LMFDB / lmfdb

L-Functions and Modular Forms Database
Other
246 stars 200 forks source link

Upgrading to Sage 7.3 #1332

Closed JohnCremona closed 8 years ago

JohnCremona commented 8 years ago

Sage 7.2 will be released soon and I want to start testing to see what changes might be needed. This Issue can be used to make a list. So far:

jvoight commented 8 years ago

Sorry all--my guess is that it can be removed, but back in the day I was told to use it, so I did!

To make this quicker, note that only lmfdb/hilbert_modular_forms/hilbert_modular_form.py is actually part of the LMFDB code base (the rest are import scripts), and preparse isn't used in the file so we could just remove one line.

JohnCremona commented 8 years ago

OK let's do that. Preparsing is designed only for the Sage command line so that users can type a^2 instead of a**2 and should not be used in library code (in my opinion). One might think that (for example) it's a useful way to convert a polynomial as a strong from Magma output into Sage, but Sage itself provides conversion from Magma oblects to Sage objects, and can contruct polynomials from strings, e.g. sage: Qx = PolynomialRing(QQ,'x') sage: Qx('x^2+1') x^2 + 1 so I would huess that every use of preparse can be eliminated.

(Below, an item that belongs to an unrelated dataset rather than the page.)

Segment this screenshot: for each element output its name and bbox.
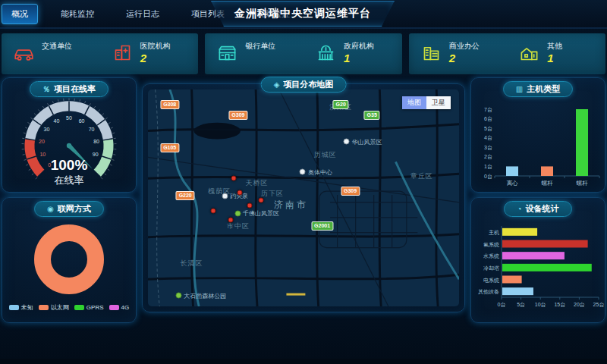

JohnCremona commented 8 years ago

PR #1396 (now fully merged) fixed the redundant import in hilbert_modular_forms.py.

I will record any deprecation warnings shown in the test scripts and also grep for "sage.rings.arith". Outcome: just 4 places, LCM in HeckeCharacter.py, primes in number_field.py, binomial in symL.py, lcm and gcd in hypergm/plot.pt. In all cases I could just switch the import to be from sage.all. I think there is a convention that one should not import from as low down the tree as possible precisely to avoid this sort of thing, and this seemed easier than trying to import from sage.arith and falling back to sage.rings.arith on ImportError (for backwards compatibility). Testing the edited code now.

JohnCremona commented 8 years ago

See PR #1399

JohnCremona commented 8 years ago

There are two tests in lmfdb/test_lfunction.py which fail with sage 7.2 (and pass with 7.1) when I run them on lmfdb.warwick.ac.uk using the current master: test_Lsym2EC and test_Lsym3EC though they run fine on lehner using 7.2. I am investigating how two identical Sage builds can act differently on the same code.

JohnCremona commented 8 years ago

Just for the record, as of commit f5b867a (master on 17 July) all tests pass with Sage-7.2 and also with 7.3.beta8, though the latter gives a warning (I think this is from an updated flask version rather than Sage itself): Test download function ... /home/jec/lmfdb/lmfdb/modular_forms/elliptic_modular_forms/backend/emf_download_utils.py:62: DeprecationWarning: In future flask releases etags will no longer be generated for file objects passed to the send_file function because this behavior was unreliable. Pass filenames instead if possible, otherwise attach an etag yourself based on another value as_attachment=True)

AndrewVSutherland commented 8 years ago

This is encouraging news! Hopefully the switch will be painless.

JohnCremona commented 8 years ago

Sage-7.3 has just been released (August 4) and I'll test that this also works.

JohnCremona commented 8 years ago

Sage 7.3 works fine (all tests pass expect one which fails for a non-sage reason).

Deprecation warnings seen (not all related to Sage as such):

(flask) /home/lmfdb/sage3/local/lib/python2.7/site-packages/flask_login.py:148: DeprecationWarning: Warning setup_app is deprecated. Please use init_app. DeprecationWarning)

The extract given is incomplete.